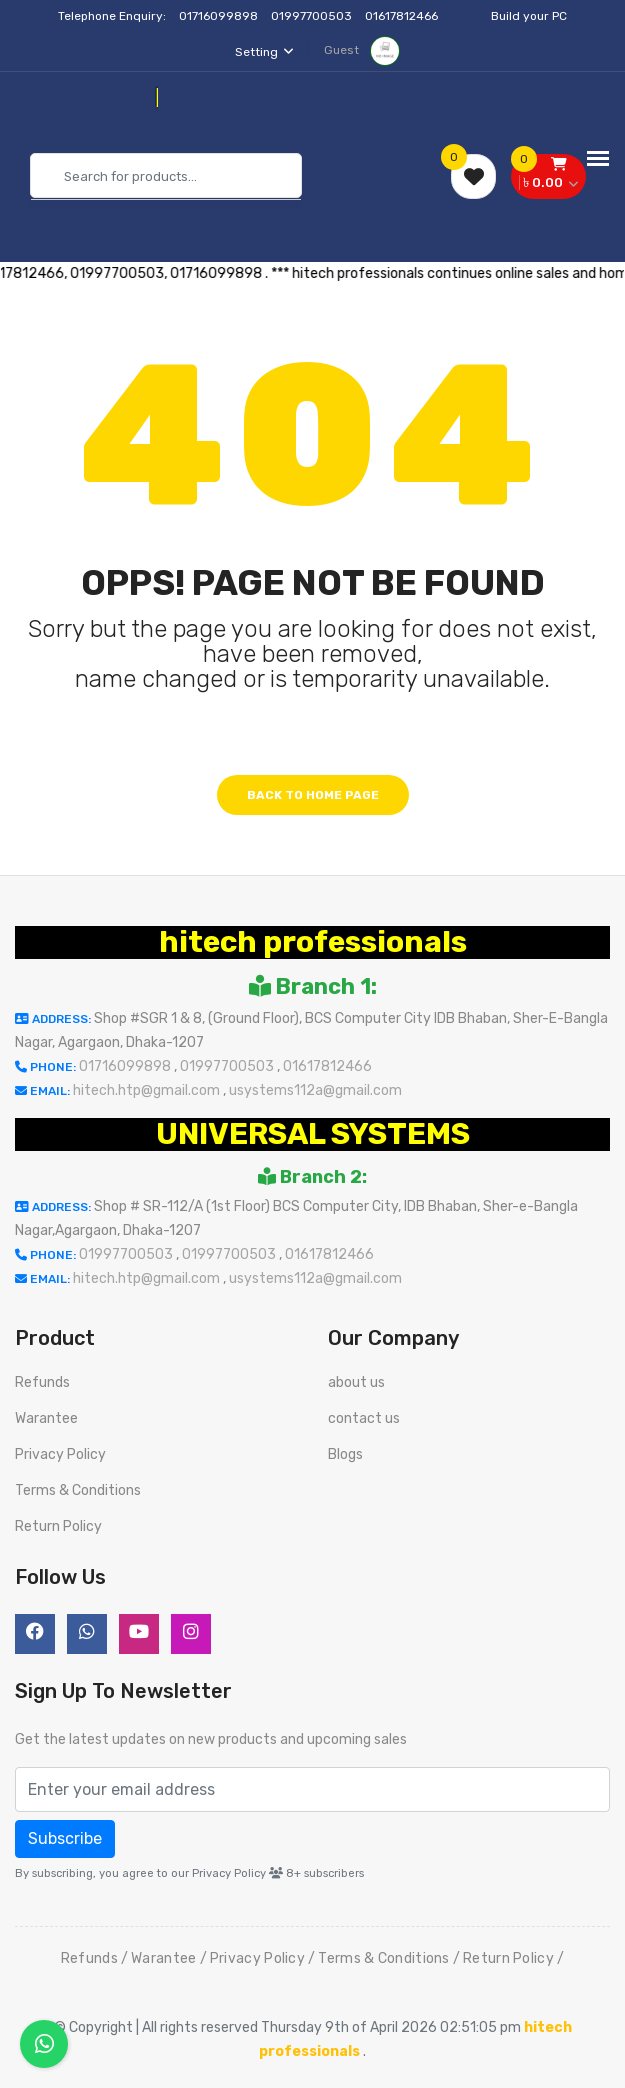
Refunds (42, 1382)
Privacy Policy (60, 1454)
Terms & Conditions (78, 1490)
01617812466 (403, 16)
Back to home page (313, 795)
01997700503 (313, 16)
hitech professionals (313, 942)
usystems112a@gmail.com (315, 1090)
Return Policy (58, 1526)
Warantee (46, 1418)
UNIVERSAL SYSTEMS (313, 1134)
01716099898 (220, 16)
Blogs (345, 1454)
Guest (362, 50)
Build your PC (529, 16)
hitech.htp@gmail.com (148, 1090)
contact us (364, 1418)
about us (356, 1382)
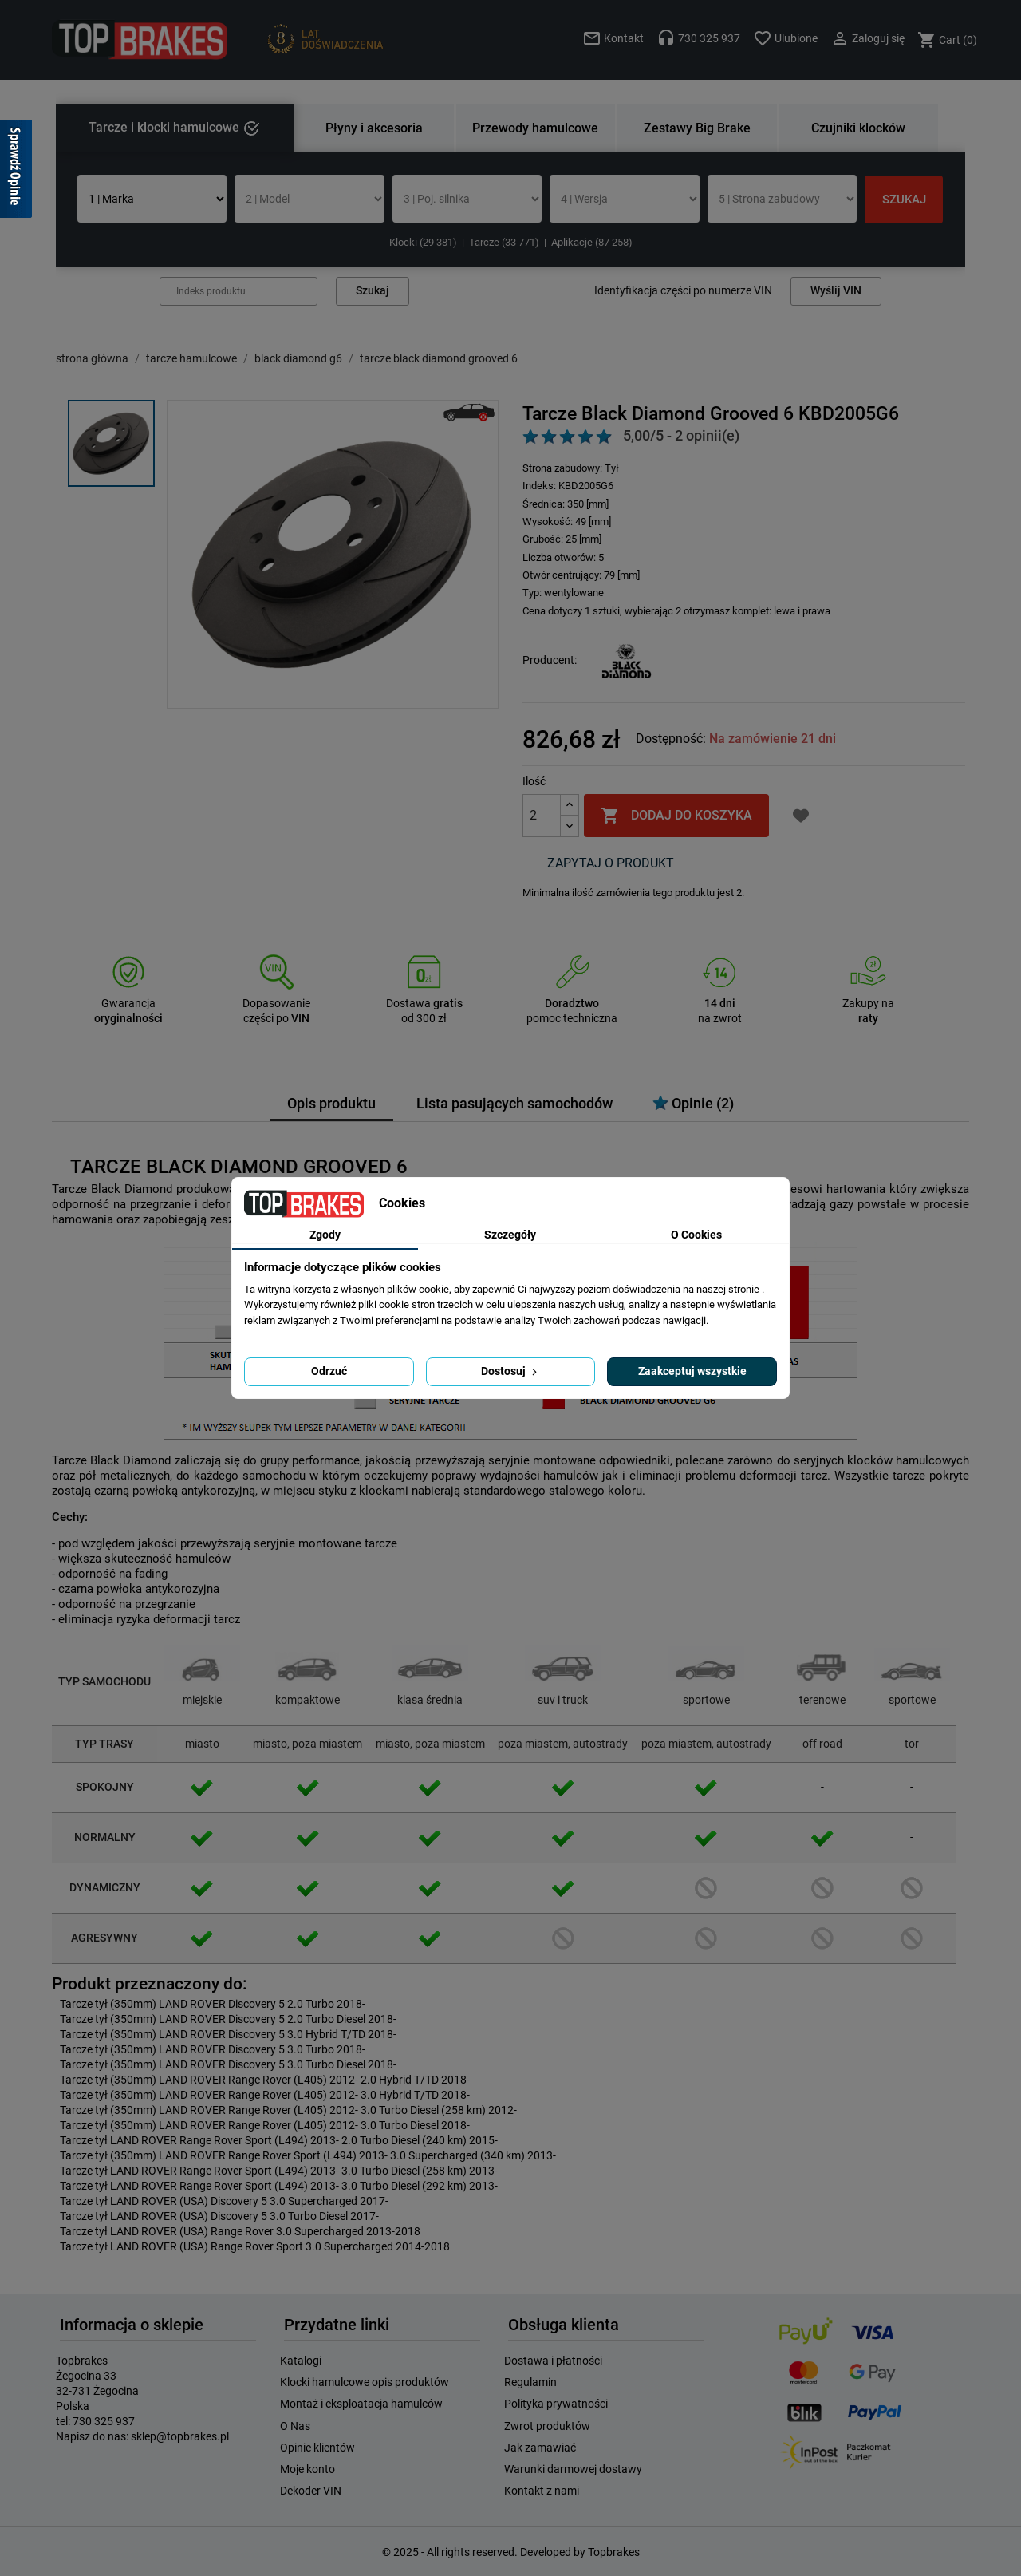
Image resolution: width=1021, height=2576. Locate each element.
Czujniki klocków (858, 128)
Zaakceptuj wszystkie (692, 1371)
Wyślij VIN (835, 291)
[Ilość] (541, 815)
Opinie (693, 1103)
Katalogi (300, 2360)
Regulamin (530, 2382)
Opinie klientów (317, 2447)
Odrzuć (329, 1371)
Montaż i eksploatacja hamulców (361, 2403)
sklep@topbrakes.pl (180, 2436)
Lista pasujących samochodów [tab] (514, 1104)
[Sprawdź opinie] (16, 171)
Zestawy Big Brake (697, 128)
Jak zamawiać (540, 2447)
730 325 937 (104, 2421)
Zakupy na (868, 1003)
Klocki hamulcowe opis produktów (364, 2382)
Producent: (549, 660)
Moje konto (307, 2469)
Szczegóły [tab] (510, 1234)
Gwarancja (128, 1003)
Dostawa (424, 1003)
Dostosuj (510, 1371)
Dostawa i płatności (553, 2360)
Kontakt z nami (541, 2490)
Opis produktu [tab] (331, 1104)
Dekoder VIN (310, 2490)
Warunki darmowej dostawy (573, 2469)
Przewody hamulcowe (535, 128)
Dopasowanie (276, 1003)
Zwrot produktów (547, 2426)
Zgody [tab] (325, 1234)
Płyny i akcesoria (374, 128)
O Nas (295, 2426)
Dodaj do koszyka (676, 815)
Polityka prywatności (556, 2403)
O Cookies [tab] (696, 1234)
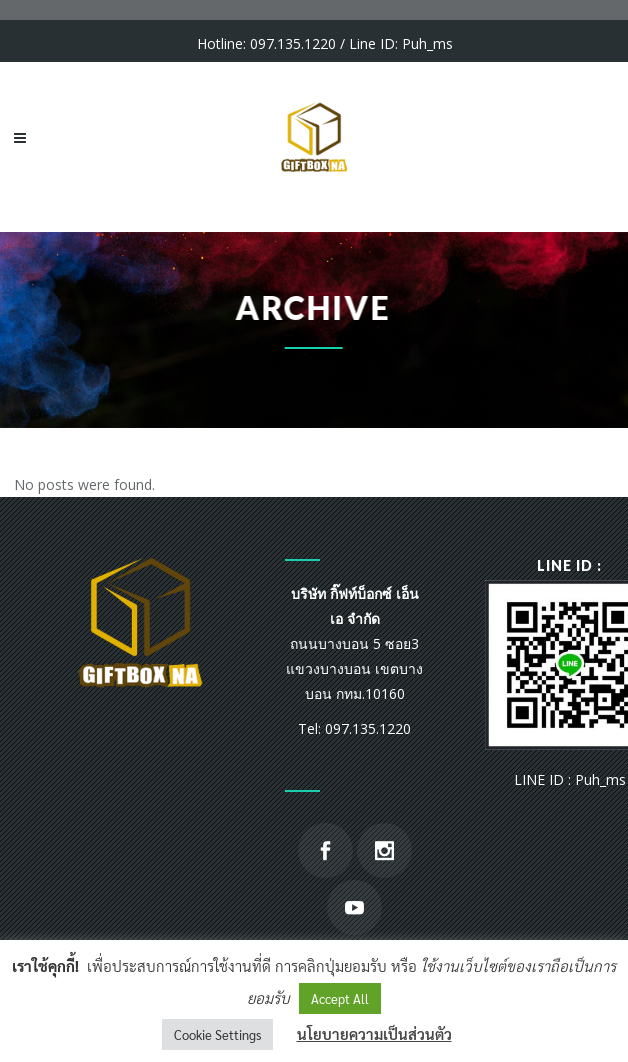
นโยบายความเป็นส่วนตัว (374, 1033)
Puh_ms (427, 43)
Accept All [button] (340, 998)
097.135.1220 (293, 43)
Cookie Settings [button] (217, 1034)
- - -
## PROBLEM DESCRIPTION
Please set down the data above exactly as given, leaving every picture out.

## REPLY TO THE TASK
Refunds (42, 1382)
Privacy Policy (60, 1454)
Terms & Conditions (78, 1490)
01617812466 (403, 16)
Back to home page (313, 795)
01997700503 (313, 16)
hitech professionals (313, 942)
usystems112a@gmail.com (315, 1090)
Return Policy (58, 1526)
Warantee (46, 1418)
UNIVERSAL SYSTEMS (313, 1134)
01716099898 (220, 16)
Blogs (345, 1454)
Guest (362, 50)
Build your PC (529, 16)
hitech.htp@gmail.com (148, 1090)
contact us (364, 1418)
about us (356, 1382)
Image resolution: width=1021, height=2576. Locate each element.
Czujniki klocków (858, 128)
Zaakceptuj wszystkie (692, 1371)
Wyślij VIN (835, 291)
[Ilość] (541, 815)
Opinie (693, 1103)
Katalogi (300, 2360)
Regulamin (530, 2382)
Opinie klientów (317, 2447)
Odrzuć (329, 1371)
Montaż i eksploatacja hamulców (361, 2403)
sklep@topbrakes.pl (180, 2436)
Lista pasujących samochodów [tab] (514, 1104)
[Sprawdź opinie] (16, 171)
Zestawy Big Brake (697, 128)
Jak zamawiać (540, 2447)
730 325 937 (104, 2421)
Zakupy na (868, 1003)
Klocki hamulcowe opis produktów (364, 2382)
Producent: (549, 660)
Moje konto (307, 2469)
Szczegóły [tab] (510, 1234)
Gwarancja (128, 1003)
Dostawa (424, 1003)
Dostosuj (510, 1371)
Dostawa i płatności (553, 2360)
Kontakt z nami (541, 2490)
Opis produktu [tab] (331, 1104)
Dekoder VIN (310, 2490)
Warunki darmowej dostawy (573, 2469)
Przewody hamulcowe (535, 128)
Dopasowanie (276, 1003)
Zwrot produktów (547, 2426)
Zgody [tab] (325, 1234)
Płyny i akcesoria (374, 128)
O Nas (295, 2426)
Dodaj do koszyka (676, 815)
Polityka prywatności (556, 2403)
O Cookies [tab] (696, 1234)
นโยบายความเป็นส่วนตัว (374, 1033)
Puh_ms (427, 43)
Accept All [button] (340, 998)
097.135.1220 (293, 43)
Cookie Settings [button] (217, 1034)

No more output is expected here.